Consultation on improving and monitoring Hepatitis B birth dose vaccination
On 13-15 June 2012, five Member States were hosted at the Western Pacific Regional Office to discuss implementation strategies and monitoring of hepatitis B birth dose vaccination. Participating countries were Cambodia, the Lao People’s Democratic Republic, Papua New Guinea, the Philippines and Viet Nam, with support from Chinese Center for Disease Control and Prevention and partner organizations including the Burnet Institute (Australia), the Centers for Disease Control and Prevention (USA), Asian Liver Center (USA), Coalition to Eradicate Viral Hepatitis in Asia Pacific (Singapore), PATH Viet Nam, United Nations Children's Fund (Philippines), Victorian Infectious Disease Reference Laboratory (Australia), and Zeshan Foundation (Hong Kong).
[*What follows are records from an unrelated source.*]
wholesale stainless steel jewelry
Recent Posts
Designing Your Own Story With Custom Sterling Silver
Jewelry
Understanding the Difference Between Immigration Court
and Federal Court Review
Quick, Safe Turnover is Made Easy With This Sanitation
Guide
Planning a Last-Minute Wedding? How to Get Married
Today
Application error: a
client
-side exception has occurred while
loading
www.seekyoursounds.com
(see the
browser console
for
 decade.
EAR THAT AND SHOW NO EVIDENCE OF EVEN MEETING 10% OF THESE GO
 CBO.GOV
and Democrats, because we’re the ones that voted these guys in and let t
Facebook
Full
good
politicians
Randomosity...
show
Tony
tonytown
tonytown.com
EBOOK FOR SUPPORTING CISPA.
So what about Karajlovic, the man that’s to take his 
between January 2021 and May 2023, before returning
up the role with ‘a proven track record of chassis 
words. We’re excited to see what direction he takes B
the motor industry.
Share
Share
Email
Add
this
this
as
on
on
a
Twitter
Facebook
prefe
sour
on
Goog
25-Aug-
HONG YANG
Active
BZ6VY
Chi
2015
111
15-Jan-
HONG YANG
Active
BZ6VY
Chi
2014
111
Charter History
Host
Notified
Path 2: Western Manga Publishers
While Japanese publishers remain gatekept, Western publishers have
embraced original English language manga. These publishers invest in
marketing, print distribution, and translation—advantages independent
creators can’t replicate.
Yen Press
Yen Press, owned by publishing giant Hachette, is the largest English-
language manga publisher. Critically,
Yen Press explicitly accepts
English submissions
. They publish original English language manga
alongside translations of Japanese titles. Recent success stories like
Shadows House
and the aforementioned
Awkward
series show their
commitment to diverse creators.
The meeting provided an opportunity for countries facing similar challenges to share experiences and successes. Participants focussed on improving timely hepatitis B birth dose vaccination via coordination between maternal and child health and immunization programmes. The need to increase skilled birth attendant access for women in poorly resourced settings remains a critical issue. Strategies to strengthen in-country collaboration were discussed, with the use of birth dose as a driver for increasing post-natal care access. Ensuring babies already born in health facilities receive birth dose is important, whilst innovative approaches, such as specific home visit programmes and controlled temperature chain vaccine use, were highlighted as effective tools in reaching high-risk populations. The importance of high-level governmental support and policy framework in enabling new approaches was emphasised. Additionally, a session reviewing data management was particularly appreciated in providing insights into the vaccination coverage estimation process.
Participating countries developed tailored activities to improve timely birth dose vaccination within their specific national contexts. Ongoing progress and support for in-country and international collaboration is vital, as the Western Pacific Region moves towards the goal of reducing chronic hepatitis B prevalence to less than 1%.